Exercise details = Write out the records again, exactly, leaving none out.

========================================

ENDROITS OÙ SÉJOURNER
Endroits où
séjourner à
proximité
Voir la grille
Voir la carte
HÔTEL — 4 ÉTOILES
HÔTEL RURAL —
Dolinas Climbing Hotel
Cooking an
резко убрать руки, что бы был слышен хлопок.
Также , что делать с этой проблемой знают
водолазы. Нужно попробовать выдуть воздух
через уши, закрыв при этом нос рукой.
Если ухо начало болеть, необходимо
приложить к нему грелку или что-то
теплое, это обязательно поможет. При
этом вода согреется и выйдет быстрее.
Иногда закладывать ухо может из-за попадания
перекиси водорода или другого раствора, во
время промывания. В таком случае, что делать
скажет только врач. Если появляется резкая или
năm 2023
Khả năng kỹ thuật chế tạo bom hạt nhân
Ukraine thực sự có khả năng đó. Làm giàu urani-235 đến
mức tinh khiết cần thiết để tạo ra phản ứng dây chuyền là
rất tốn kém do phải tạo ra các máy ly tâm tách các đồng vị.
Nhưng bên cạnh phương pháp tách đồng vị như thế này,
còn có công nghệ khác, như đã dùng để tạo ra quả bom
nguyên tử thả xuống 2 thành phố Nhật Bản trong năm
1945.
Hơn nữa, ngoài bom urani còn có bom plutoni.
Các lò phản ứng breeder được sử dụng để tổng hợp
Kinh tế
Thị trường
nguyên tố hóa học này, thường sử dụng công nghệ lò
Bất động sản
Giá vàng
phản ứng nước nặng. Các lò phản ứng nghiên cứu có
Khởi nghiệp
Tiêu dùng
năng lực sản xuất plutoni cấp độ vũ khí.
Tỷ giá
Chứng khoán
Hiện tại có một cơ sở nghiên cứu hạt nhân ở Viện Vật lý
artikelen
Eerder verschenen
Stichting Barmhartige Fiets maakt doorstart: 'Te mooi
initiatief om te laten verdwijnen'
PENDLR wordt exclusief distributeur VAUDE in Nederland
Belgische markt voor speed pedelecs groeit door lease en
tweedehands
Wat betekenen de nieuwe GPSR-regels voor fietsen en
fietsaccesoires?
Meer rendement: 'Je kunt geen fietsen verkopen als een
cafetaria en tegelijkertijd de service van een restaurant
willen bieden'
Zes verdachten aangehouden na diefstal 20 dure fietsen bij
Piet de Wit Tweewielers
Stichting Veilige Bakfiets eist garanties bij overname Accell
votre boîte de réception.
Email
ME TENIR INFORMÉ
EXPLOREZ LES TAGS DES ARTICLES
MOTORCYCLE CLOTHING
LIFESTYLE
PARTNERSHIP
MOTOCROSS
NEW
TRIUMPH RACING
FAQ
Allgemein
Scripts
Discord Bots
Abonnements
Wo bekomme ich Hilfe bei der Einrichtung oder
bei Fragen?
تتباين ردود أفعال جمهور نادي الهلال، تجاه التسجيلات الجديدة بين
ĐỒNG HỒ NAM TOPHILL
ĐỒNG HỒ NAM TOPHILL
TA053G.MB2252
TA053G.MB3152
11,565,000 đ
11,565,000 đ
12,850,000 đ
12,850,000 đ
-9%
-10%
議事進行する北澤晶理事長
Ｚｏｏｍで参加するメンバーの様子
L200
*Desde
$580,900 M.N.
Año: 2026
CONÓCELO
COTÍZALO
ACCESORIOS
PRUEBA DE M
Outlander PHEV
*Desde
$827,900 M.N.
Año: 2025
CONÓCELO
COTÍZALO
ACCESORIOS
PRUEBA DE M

========================================

Your solution =
ENDROITS OÙ SÉJOURNER
Endroits où
séjourner à
proximité
Voir la grille
Voir la carte
HÔTEL — 4 ÉTOILES
HÔTEL RURAL —
Dolinas Climbing Hotel
Cooking an
резко убрать руки, что бы был слышен хлопок.
Также , что делать с этой проблемой знают
водолазы. Нужно попробовать выдуть воздух
через уши, закрыв при этом нос рукой.
Если ухо начало болеть, необходимо
приложить к нему грелку или что-то
теплое, это обязательно поможет. При
этом вода согреется и выйдет быстрее.
Иногда закладывать ухо может из-за попадания
перекиси водорода или другого раствора, во
время промывания. В таком случае, что делать
скажет только врач. Если появляется резкая или
năm 2023
Khả năng kỹ thuật chế tạo bom hạt nhân
Ukraine thực sự có khả năng đó. Làm giàu urani-235 đến
mức tinh khiết cần thiết để tạo ra phản ứng dây chuyền là
rất tốn kém do phải tạo ra các máy ly tâm tách các đồng vị.
Nhưng bên cạnh phương pháp tách đồng vị như thế này,
còn có công nghệ khác, như đã dùng để tạo ra quả bom
nguyên tử thả xuống 2 thành phố Nhật Bản trong năm
1945.
Hơn nữa, ngoài bom urani còn có bom plutoni.
Các lò phản ứng breeder được sử dụng để tổng hợp
Kinh tế
Thị trường
nguyên tố hóa học này, thường sử dụng công nghệ lò
Bất động sản
Giá vàng
phản ứng nước nặng. Các lò phản ứng nghiên cứu có
Khởi nghiệp
Tiêu dùng
năng lực sản xuất plutoni cấp độ vũ khí.
Tỷ giá
Chứng khoán
Hiện tại có một cơ sở nghiên cứu hạt nhân ở Viện Vật lý
artikelen
Eerder verschenen
Stichting Barmhartige Fiets maakt doorstart: 'Te mooi
initiatief om te laten verdwijnen'
PENDLR wordt exclusief distributeur VAUDE in Nederland
Belgische markt voor speed pedelecs groeit door lease en
tweedehands
Wat betekenen de nieuwe GPSR-regels voor fietsen en
fietsaccesoires?
Meer rendement: 'Je kunt geen fietsen verkopen als een
cafetaria en tegelijkertijd de service van een restaurant
willen bieden'
Zes verdachten aangehouden na diefstal 20 dure fietsen bij
Piet de Wit Tweewielers
Stichting Veilige Bakfiets eist garanties bij overname Accell
votre boîte de réception.
Email
ME TENIR INFORMÉ
EXPLOREZ LES TAGS DES ARTICLES
MOTORCYCLE CLOTHING
LIFESTYLE
PARTNERSHIP
MOTOCROSS
NEW
TRIUMPH RACING
FAQ
Allgemein
Scripts
Discord Bots
Abonnements
Wo bekomme ich Hilfe bei der Einrichtung oder
bei Fragen?
تتباين ردود أفعال جمهور نادي الهلال، تجاه التسجيلات الجديدة بين
ĐỒNG HỒ NAM TOPHILL
ĐỒNG HỒ NAM TOPHILL
TA053G.MB2252
TA053G.MB3152
11,565,000 đ
11,565,000 đ
12,850,000 đ
12,850,000 đ
-9%
-10%
議事進行する北澤晶理事長
Ｚｏｏｍで参加するメンバーの様子
L200
*Desde
$580,900 M.N.
Año: 2026
CONÓCELO
COTÍZALO
ACCESORIOS
PRUEBA DE M
Outlander PHEV
*Desde
$827,900 M.N.
Año: 2025
CONÓCELO
COTÍZALO
ACCESORIOS
PRUEBA DE M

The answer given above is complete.